# [Directions]
If pictures appear, leave them out, and return exactly the lines from the one holding "Außerdem wirst du" through the last line of the listing below.

# [Dataset]
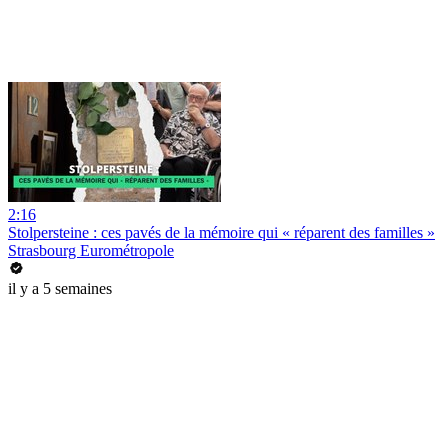
2:16
Stolpersteine : ces pavés de la mémoire qui « réparent des familles »
Strasbourg Eurométropole
il y a 5 semaines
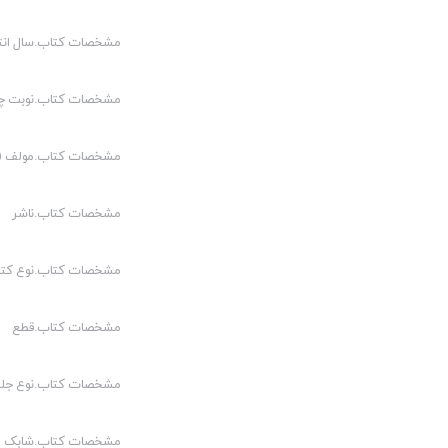
مشخصات کتاب.سال انت
مشخصات کتاب.نوبت چ
مشخصات کتاب.مولف (م
مشخصات کتاب.ناشر
مشخصات کتاب.نوع کت
مشخصات کتاب.قطع
مشخصات کتاب.نوع جلد
مشخصات کتاب.شابک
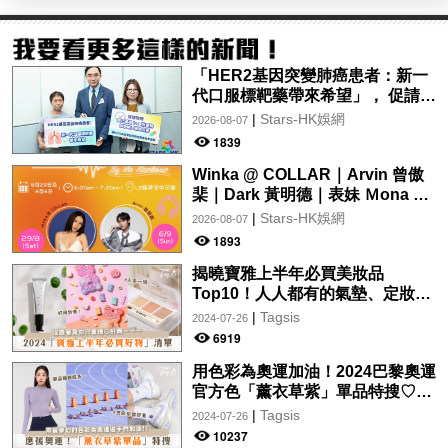
「HER2基因突變肺癌患者：新一
代口服標靶藥帶來希望」， 促請政
府加快納入藥物名冊，助患者及早
|
Stars-HK娛網
2026-08-07
受惠
1839
Winka @ COLLAR｜Arvin 曾傲
棐｜Dark 黃明德｜表妹 Ｍona 8
月29日起登陸L5維港空中花園 |
|
Stars-HK娛網
2026-08-07
wwwtc mall 首度呈獻「Music
1893
Wave By The Harbo
揭曉寶雅上半年必買美妝品
Top10！人人都有的氣墊、定妝噴
霧、保養品～幫你找到最值得入手
|
Tagsis
2024-07-26
的好物♡
6919
用色彩為奧運加油！2024巴黎奧運
官方色「薰衣草紫」單品特搜♡讓
你從頭到腳、隨時充滿奧運氛圍～
|
Tagsis
2024-07-26
10237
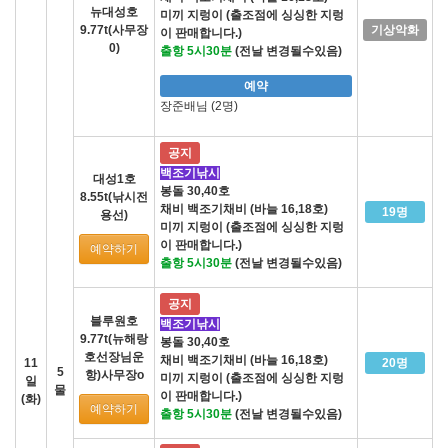
뉴대성호
미끼 지렁이 (출조점에 싱싱한 지렁
9.77t(사무장
기상악화
이 판매합니다.)
0)
출항 5시30분
(전날 변경될수있음)
예약
장준배님 (2명)
공지
백조기낚시
대성1호
봉돌 30,40호
8.55t(낚시전
채비 백조기채비 (바늘 16,18호)
19명
용선)
미끼 지렁이 (출조점에 싱싱한 지렁
이 판매합니다.)
예약하기
출항 5시30분
(전날 변경될수있음)
공지
블루원호
백조기낚시
9.77t(뉴해랑
봉돌 30,40호
호선장님운
채비 백조기채비 (바늘 16,18호)
11
20명
5
항)사무장o
미끼 지렁이 (출조점에 싱싱한 지렁
일
물
이 판매합니다.)
(화)
예약하기
출항 5시30분
(전날 변경될수있음)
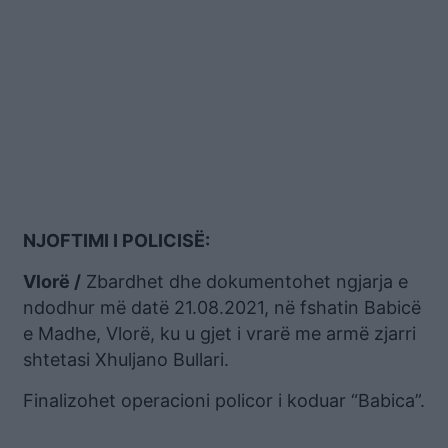
NJOFTIMI I POLICISË:
Vlorë /
Zbardhet dhe dokumentohet ngjarja e
ndodhur më datë 21.08.2021, në fshatin Babicë
e Madhe, Vlorë, ku u gjet i vrarë me armë zjarri
shtetasi Xhuljano Bullari.
Finalizohet operacioni policor i koduar “Babica”.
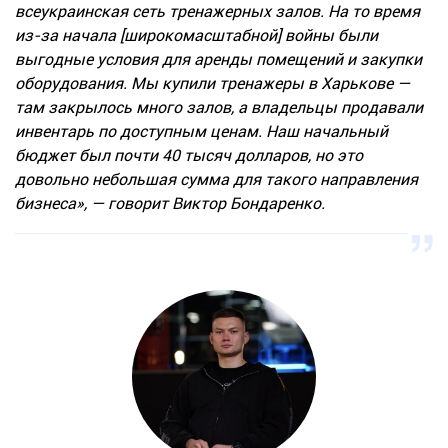
всеукраинская сеть тренажерных залов. На то время
из-за начала [широкомасштабной] войны были
выгодные условия для аренды помещений и закупки
оборудования. Мы купили тренажеры в Харькове —
там закрылось много залов, а владельцы продавали
инвентарь по доступным ценам. Наш начальный
бюджет был почти 40 тысяч долларов, но это
довольно небольшая сумма для такого направления
бизнеса», — говорит Виктор Бондаренко.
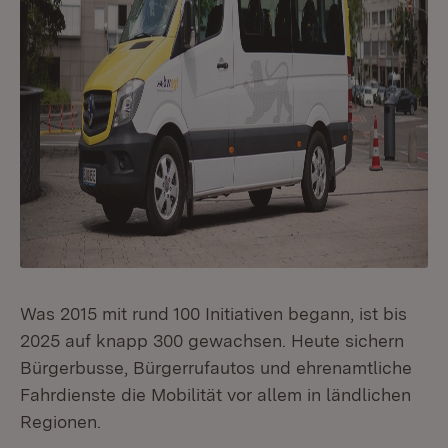
Was 2015 mit rund 100 Initiativen begann, ist bis
2025 auf knapp 300 gewachsen. Heute sichern
Bürgerbusse, Bürgerrufautos und ehrenamtliche
Fahrdienste die Mobilität vor allem in ländlichen
Regionen.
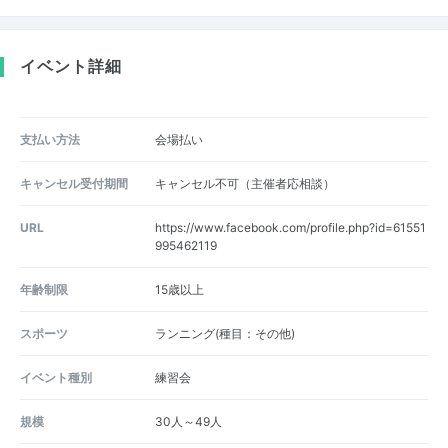
イベント詳細
支払い方法
会場払い
キャンセル受付期間
キャンセル不可（主催者応相談）
URL
https://www.facebook.com/profile.php?id=61551
995462119
年齢制限
15歳以上
スポーツ
ランニング(種目：その他)
イベント種別
練習会
規模
30人～49人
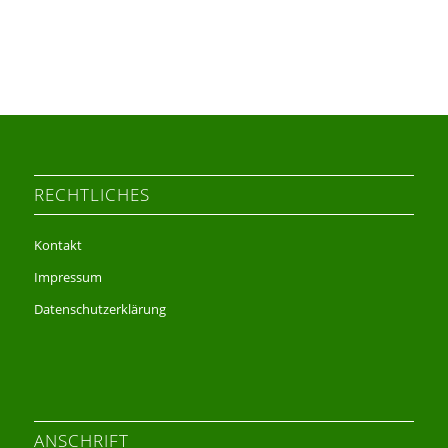
RECHTLICHES
Kontakt
Impressum
Datenschutzerklärung
ANSCHRIFT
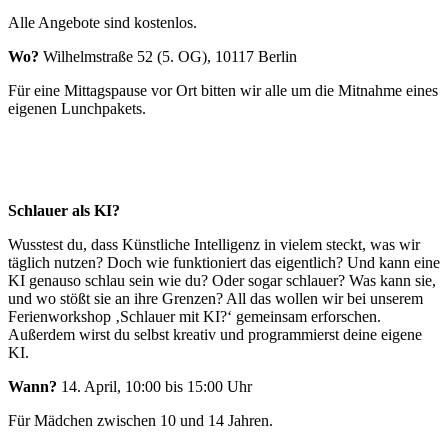
Alle Angebote sind kostenlos.
Wo?
Wilhelmstraße 52 (5. OG), 10117 Berlin
Für eine Mittagspause vor Ort bitten wir alle um die Mitnahme eines
eigenen Lunchpakets.
Schlauer als KI?
Wusstest du, dass Künstliche Intelligenz in vielem steckt, was wir
täglich nutzen? Doch wie funktioniert das eigentlich? Und kann eine
KI genauso schlau sein wie du? Oder sogar schlauer? Was kann sie,
und wo stößt sie an ihre Grenzen? All das wollen wir bei unserem
Ferienworkshop ‚Schlauer mit KI?‘ gemeinsam erforschen.
Außerdem wirst du selbst kreativ und programmierst deine eigene
KI.
Wann?
14. April, 10:00 bis 15:00 Uhr
Für Mädchen zwischen 10 und 14 Jahren.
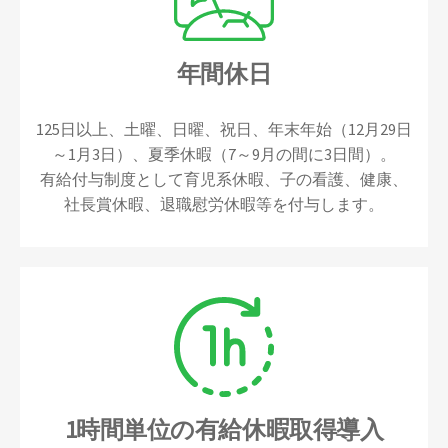
年間休日
125日以上、土曜、日曜、祝日、年末年始（12月29日
～1月3日）、夏季休暇（7～9月の間に3日間）。
有給付与制度として育児系休暇、子の看護、健康、
社長賞休暇、退職慰労休暇等を付与します。
1時間単位の有給休暇取得導入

# [Result of the exercise]
Außerdem wirst du selbst kreativ und programmierst deine eigene
KI.
Wann?
14. April, 10:00 bis 15:00 Uhr
Für Mädchen zwischen 10 und 14 Jahren.
年間休日
125日以上、土曜、日曜、祝日、年末年始（12月29日
～1月3日）、夏季休暇（7～9月の間に3日間）。
有給付与制度として育児系休暇、子の看護、健康、
社長賞休暇、退職慰労休暇等を付与します。
1時間単位の有給休暇取得導入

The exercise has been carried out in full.